2. The arrangement as claimed in claim 1, wherein said pairs of said conductors have the same spacing "a" in each case.

3. The arrangement as claimed in claim 2, wherein each of said pairs of said conductors includes a forward conductor and a return conductor, each of said forward conductors being arranged in a plane and each of said return conductors being arranged in a plane.

4. An arrangement in accordance with claim 3, wherein:

three pairs of said pairs of the conductors are provided and each of said pairs of conductors being arranged on electric equipotential lines of adjacent pairs of conductors;

said planes of said forward and return conductors are substantially parallel.

5. An arrangement in accordance with claim 1, wherein:

a first conductor of one of said pairs is spaced an unequal distance from said conductors of an adjacent of said pairs.

6. An arrangement in accordance with claim 1, wherein:

conductors of a first pair of said pairs of the conductors form a first plane;

conductors of a second pair of said pairs of the conductors form a second plane, said second and said first planes are substantially parallel.

7. An arrangement in accordance with claim 1, wherein:

three pairs of said pairs of the conductors are provided and each of said pairs of conductors being arranged on electric equipotential lines of adjacent pairs of conductors.

8. A multi-core cable, comprising:

a multiplicity of conductors providing conductor pairs defining mutually parallel, non-congruent areas, said conductor pairs being arranged on electric equipotential surfaces of their neighboring conductor pairs.

9. A multi-core cable, according to claim 8, further comprising:

connection means for connecting said conductor pairs to form the cable.

10. An arrangement of conductors, comprising:

a plurality of contact pairs of the conductors disposed parallel to one another and noneongruent areas, said contact pairs being arranged on electric equipotential lines of their neighboring contact pairs.

11. The arrangement as claimed in claim 10, wherein said contact pairs of said conductors each includes a forward conductor spaced a distance "a" from a return conductor and at least one of said forward conductor and said return conductor of each of said contact pairs of said conductors being spaced from at least one of said forward conductor and said return conductor of an immediately adjacent one of said contact pairs of said conductors.

12. The arrangement as claimed in claim 10, wherein each of said contact pairs of the conductors includes a forward conductor and a return conductor, each of said forward conductors being arranged in a plane and each of said return conductors being arranged in a plane.

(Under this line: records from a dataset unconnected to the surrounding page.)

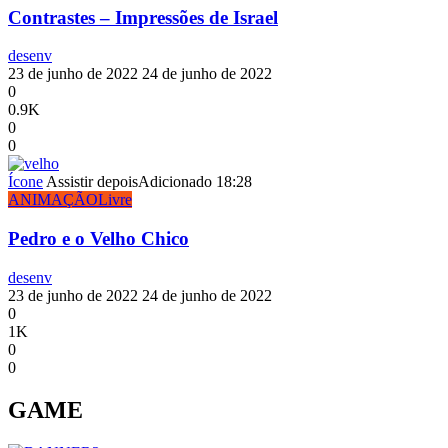
Contrastes – Impressões de Israel
desenv
23 de junho de 2022
24 de junho de 2022
0
0.9K
0
0
Ícone
Assistir depois
Adicionado
18:28
ANIMAÇÃO
Livre
Pedro e o Velho Chico
desenv
23 de junho de 2022
24 de junho de 2022
0
1K
0
0
GAME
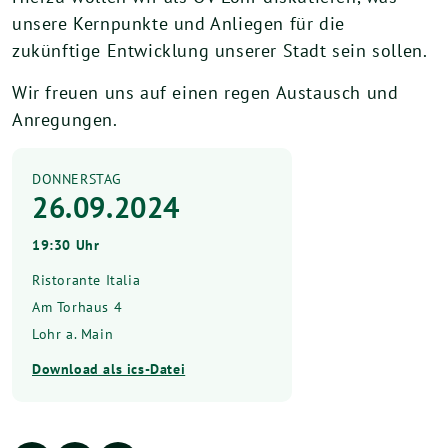
unsere Kernpunkte und Anliegen für die
zukünftige Entwicklung unserer Stadt sein sollen.
Wir freuen uns auf einen regen Austausch und
Anregungen.
DONNERSTAG
26.09.2024
19:30 Uhr
Ristorante Italia
Am Torhaus 4
Lohr a. Main
Download als ics-Datei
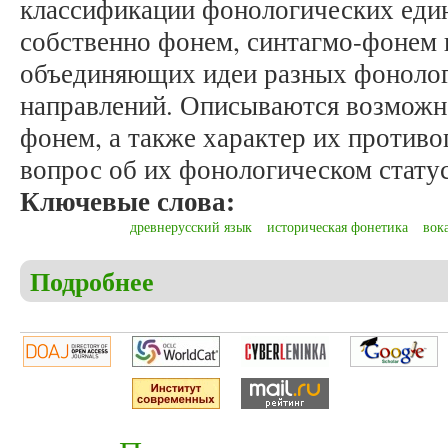
классификации фонологических един
собственно фонем, синтагмо-фонем 
объединяющих идеи разных фонолог
направлений. Описываются возможн
фонем, а также характер их противо
вопрос об их фонологическом статус
Ключевые слова:
древнерусский язык
историческая фонетика
вок
Подробнее
о Курулёнок А.А. К вопросу описания фонологич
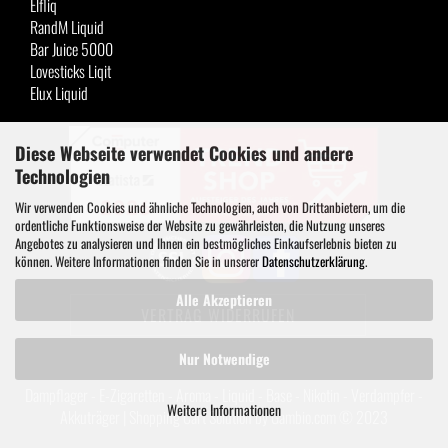
Elfliq
RandM Liquid
Bar Juice 5000
Lovesticks Liqit
Elux Liquid
Diese Webseite verwendet Cookies und andere
Technologien
Wir verwenden Cookies und ähnliche Technologien, auch von Drittanbietern, um die
ordentliche Funktionsweise der Website zu gewährleisten, die Nutzung unseres
Angebotes zu analysieren und Ihnen ein bestmögliches Einkaufserlebnis bieten zu
können. Weitere Informationen finden Sie in unserer
Datenschutzerklärung
.
Alle Akzeptieren
VERTRAG WIDERRUFEN
Nur Notwendige
Dampflager - E-Zigaretten - Aroma - Liquid - Base - Nikotin - Verdampfer -
Weitere Informationen
Akkuträger |
Shopping Cart Solution
by Gambio.com © 2023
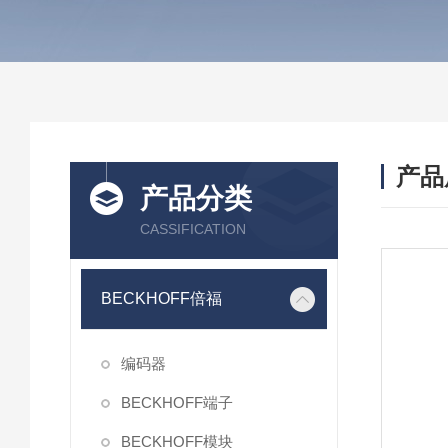
产品
产品分类
CASSIFICATION
BECKHOFF倍福
编码器
BECKHOFF端子
BECKHOFF模块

13. A process of electrically signally across a plurality of pairs of conductors, the process comprising the steps of:

providing a first pair of conductors with first and second conductors;

providing a second pair of conductors with first and second conductors arranged on electric equipotential lines of said first pair of conductors;

measuring a signal on said second pair of conductors;

sending a signal over said first pair of conductors capable of generating a cross talk signal in electrically non-equipotentially arranged conductor pairs, said cross talk signal being of one of a frequency and magnitude to corrupt said measuring.

14. A process in accordance with claim 13, wherein:

said first conductor of said second pair is spaced an unequal distance from said first and second conductors of said first pair.

15. A process in accordance with claim 13, wherein:

said first and second conductors of said first pair form a first plane;

said first and second conductors of said second pair form a second plane, said first and said second planes being substantially parallel.

16. A process in accordance with claim 13, further comprising:

providing a third pair of conductors with first and second conductors arranged on electric equipotential lines of adjacent said pairs of conductors.

17. A process in accordance with claim 16, wherein:

each of said first conductors is arranged in a first conductor plane and each of said second conductors is arranged in a second conductor plane.

18. A process in accordance with claim 17, wherein:

said first and second conductor planes are substantially parallel.